In his follow up to The Last Circus, As Luck Would Have It (La Chispa de la Vida), Álex De La Iglesia moves out from under the literal big top and sets his sites on the mass media -- probably as close to a modern circus as you can get, save for maybe the U.S. Republican primaries.

De la Iglesia reigns in his style this time around and delivers a totally watchable takedown of greed and media obsession that certainly delivers a few madly inspired moments. But while he tips his hat knowingly to films like Network and Billy Wilder's Ace in the Hole, the end result is curiously toothless, and far less outrageous, intense and angry than either of those media-satire hallmarks.

Interestingly, the strongest part of the movie is the first twenty minutes, before De La Iglesia unleashes the madness and absurdity for which he's normally praised. Roberto (Jose Mota) is a down and out ad-man who peaked early with a famous tagline for Coca-Cola. He hasn't been able to find work since. His wife Luisa (Salma Hayek) loves him, job or no job, but the shameful weight that unemployment puts on him is palpable, especially after we witness his desperate, cringe-inducing plea for a job early on.

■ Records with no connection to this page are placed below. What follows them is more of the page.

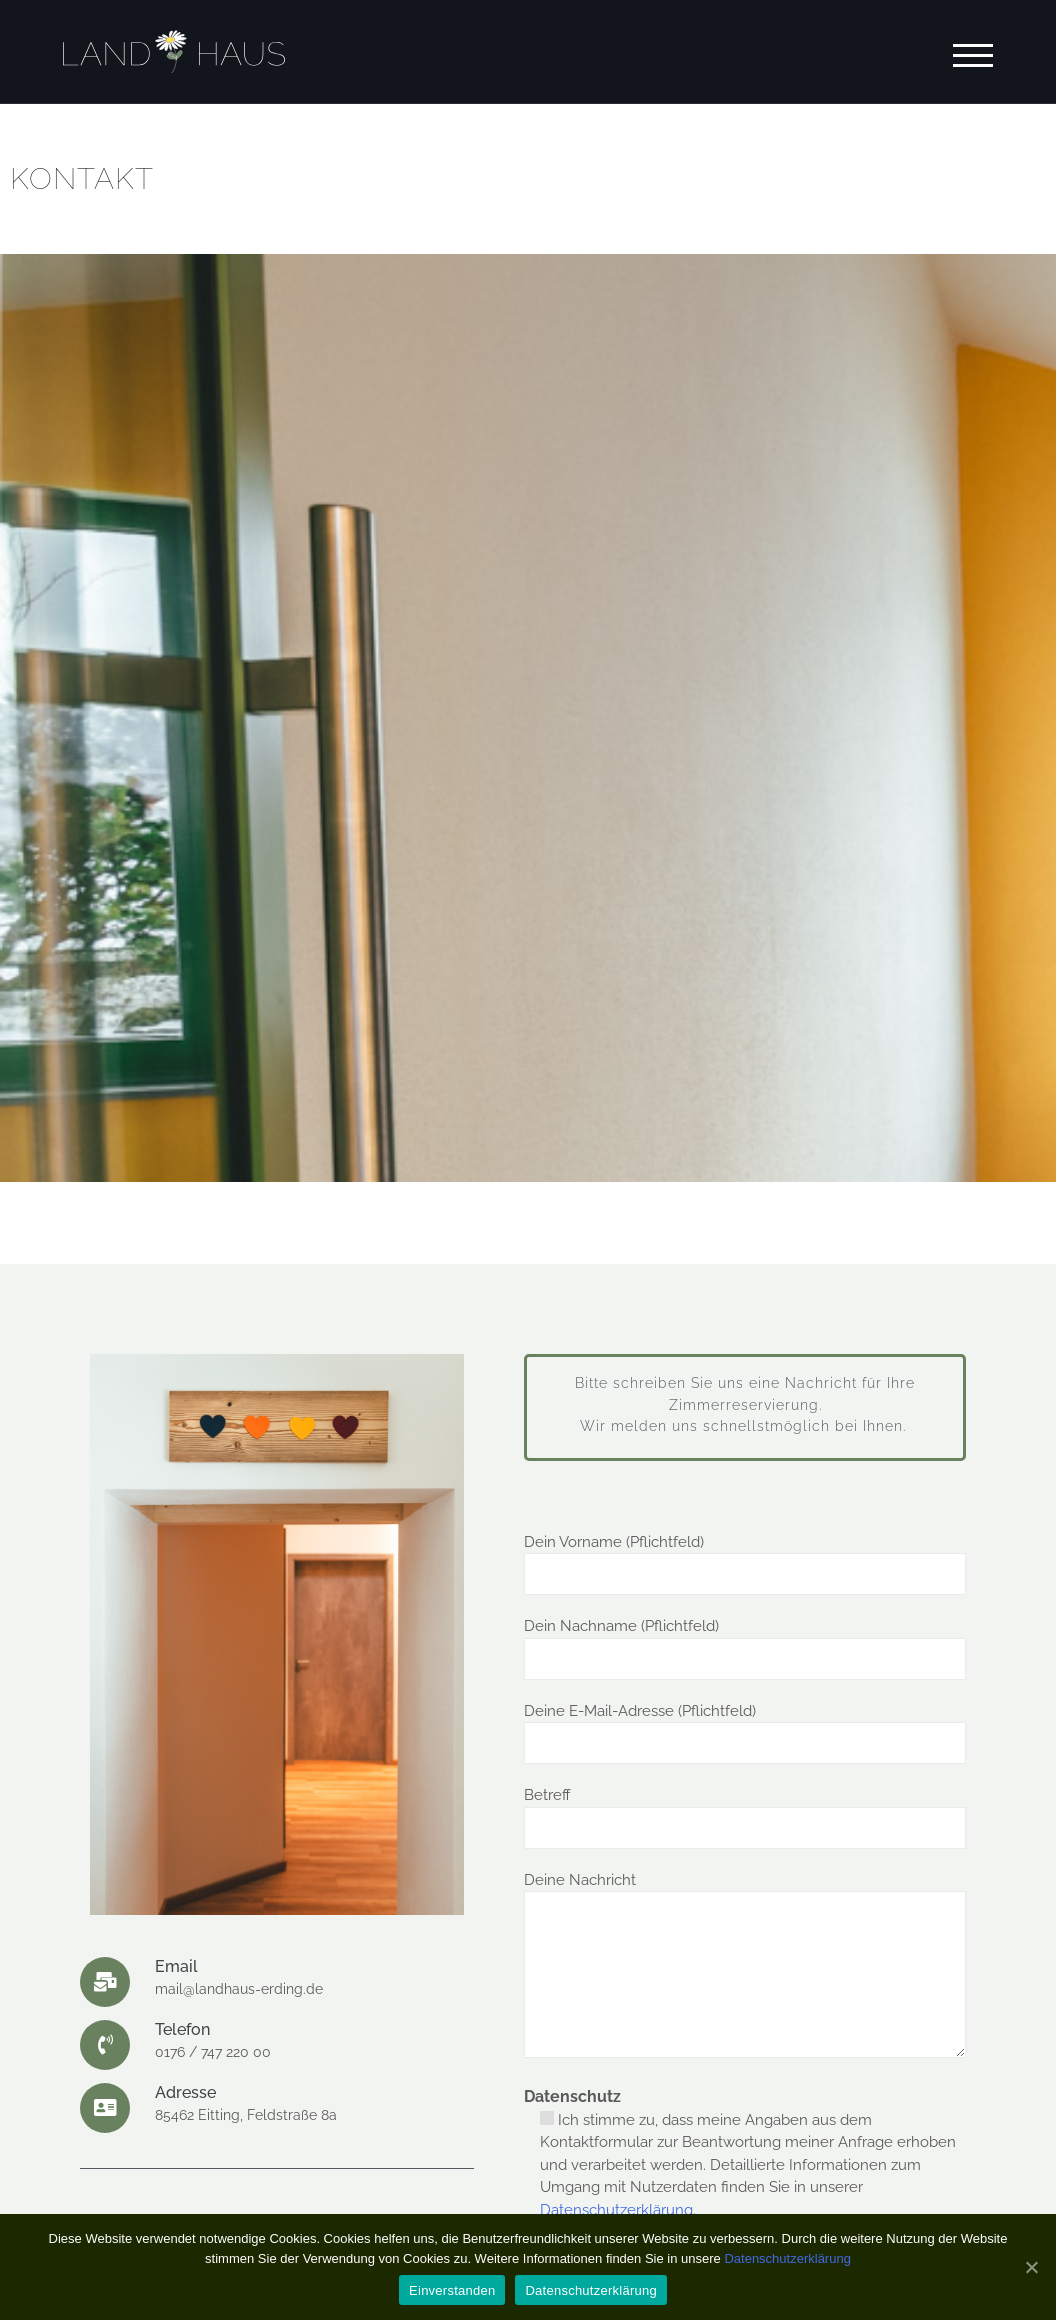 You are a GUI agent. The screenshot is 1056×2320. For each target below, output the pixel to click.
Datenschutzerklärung (616, 2210)
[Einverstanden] (1031, 2267)
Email (176, 1966)
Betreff (745, 1811)
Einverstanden (452, 2290)
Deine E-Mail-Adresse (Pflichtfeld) (745, 1727)
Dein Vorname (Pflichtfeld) (745, 1558)
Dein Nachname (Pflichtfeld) (745, 1642)
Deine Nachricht (745, 1967)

These early scenes play like a darkly-comic, yet surprisingly compassionate portrait of two decent people struggling through bleak times. Hayek and Mota are in top form, and when the rest of the movie works, it's because de la Iglesia establishes so much good-will towards them during these scenes.

Naturally, things go from terrible to worse-than-terrible for Roberto. After his failed-interview, he drives in a blind rage to the hotel where he and Luisa spent their honeymoon, swearing he'll use the last of his money to book rooms for their anniversary even if he can't afford it. But alas, the hotel no longer exists - In its place is a newly unearthed Roman theatre.

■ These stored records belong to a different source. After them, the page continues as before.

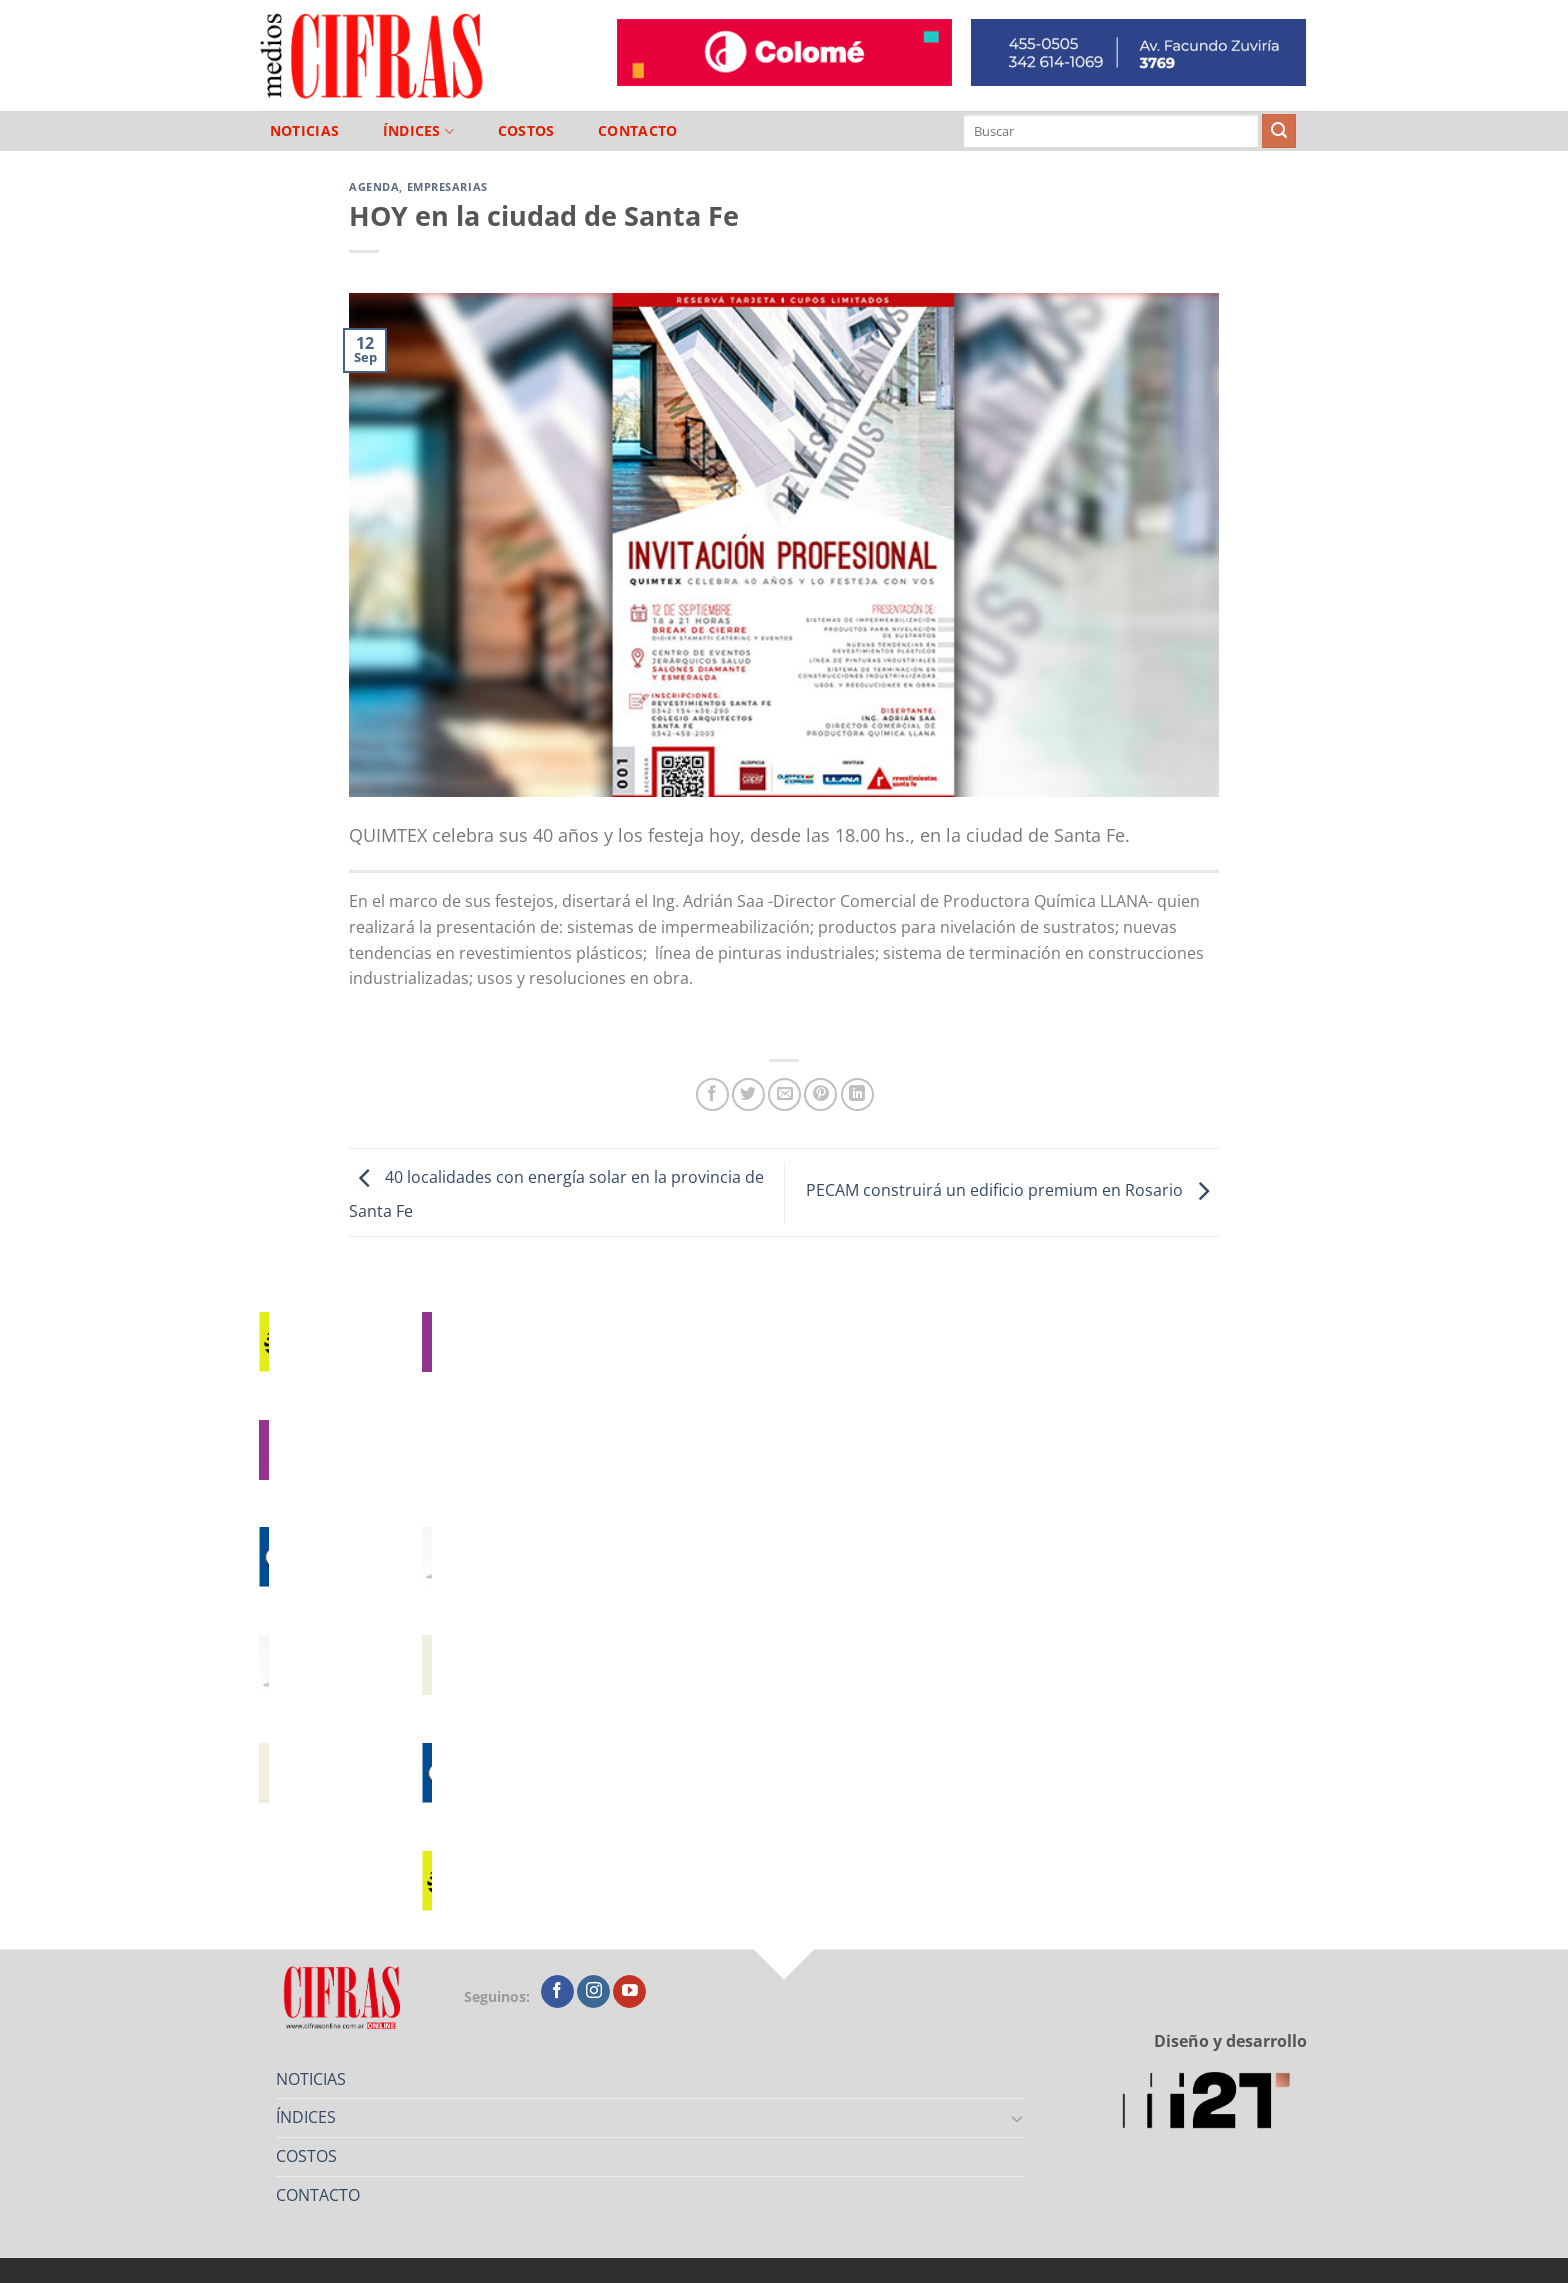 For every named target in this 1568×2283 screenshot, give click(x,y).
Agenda (374, 186)
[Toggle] (1018, 2118)
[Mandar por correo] (784, 1094)
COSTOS (526, 131)
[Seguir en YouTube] (629, 1992)
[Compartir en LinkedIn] (857, 1094)
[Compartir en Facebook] (712, 1094)
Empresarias (447, 186)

Roberto explores the theatre and soon, thanks to a bizarre accident, the one which sparks the media frenzy, he can't leave. In Wilder's Ace in the Hole, the entire world tunes in to watch a man who is hopelessly trapped in a mine. de la Iglesia's "mine" for Roberto is far more insane and absurdly hilarious, and probably the best idea in the entire movie. I wouldn't dream of giving it away here, though I fear that trailers or other reviews may. Suffice to say, Roberto is stuck, in danger of dying, and eventually, the entire world is watching.

It is here, still relatively early, that the film seems to run out of ideas. Roberto hires an agent, hoping to get rich off of the media's fascination with him, while Luisa stands by his side, reminding him to worry about himself and his family and not the potential money. Media moguls argue over rights to his life while corporations try to place their products on camera with him; His kids show up, and one of them is a goth kid with heavy boots, which de la Iglesia milks for a few good jokes.

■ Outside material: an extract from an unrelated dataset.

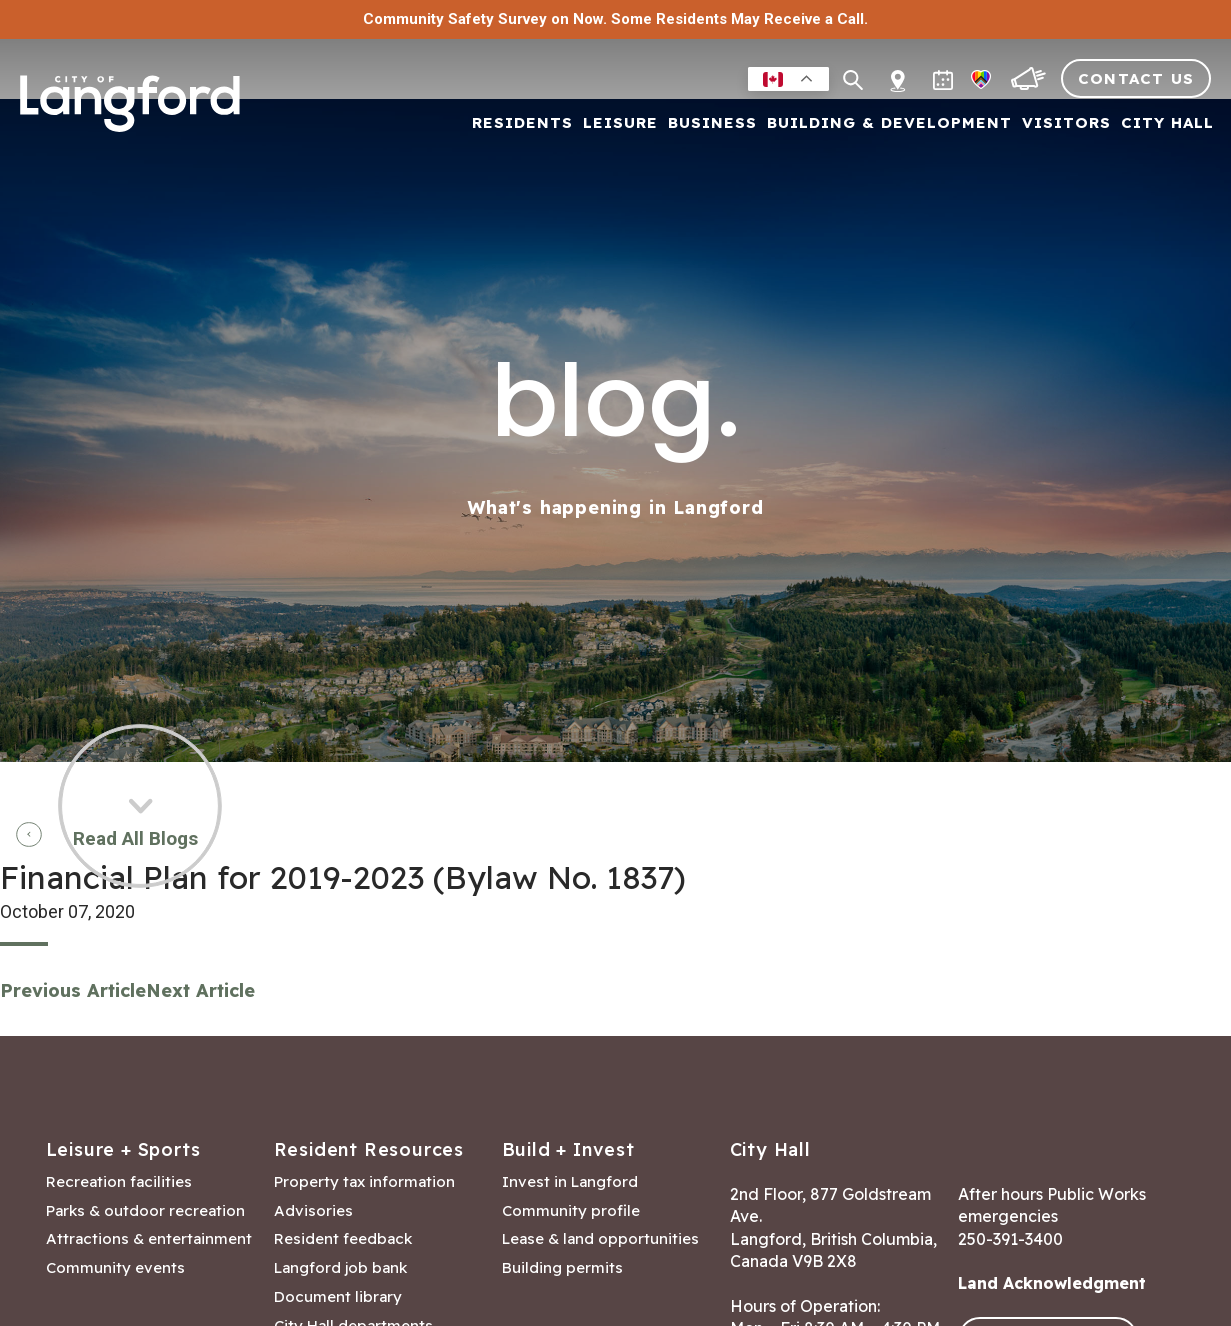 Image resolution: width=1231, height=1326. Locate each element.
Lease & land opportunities (600, 1239)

Unfortunately, besides the inciting incident, it all feels relatively tame. Our fame-obsessed culture is a huge target, but de la Iglesia never really goes deeper than the surface with his satire, nor does he take the visceral madness to the heights required to justify reexamining these themes.

That's not to say that the film is dull - De la Iglesia is too good of a director, and his actors are too talented. And de la Iglesia displays humanity and compassion towards his characters throughout, which was a welcome surprise. Still it's a bit bewildering when a 50's movie like Ace in the Hole feels more angry and affecting than a conscious re-imagining of similar material.

It's ultimately an interesting counterpoint to The Last Circus. That film reveled in unbridled insanity and raw, sometimes disturbing emotions, and while I didn't feel like it entirely worked, I'll certainly remember it much longer than I'll remember this strangely muted cautionary tale about the cost of fame.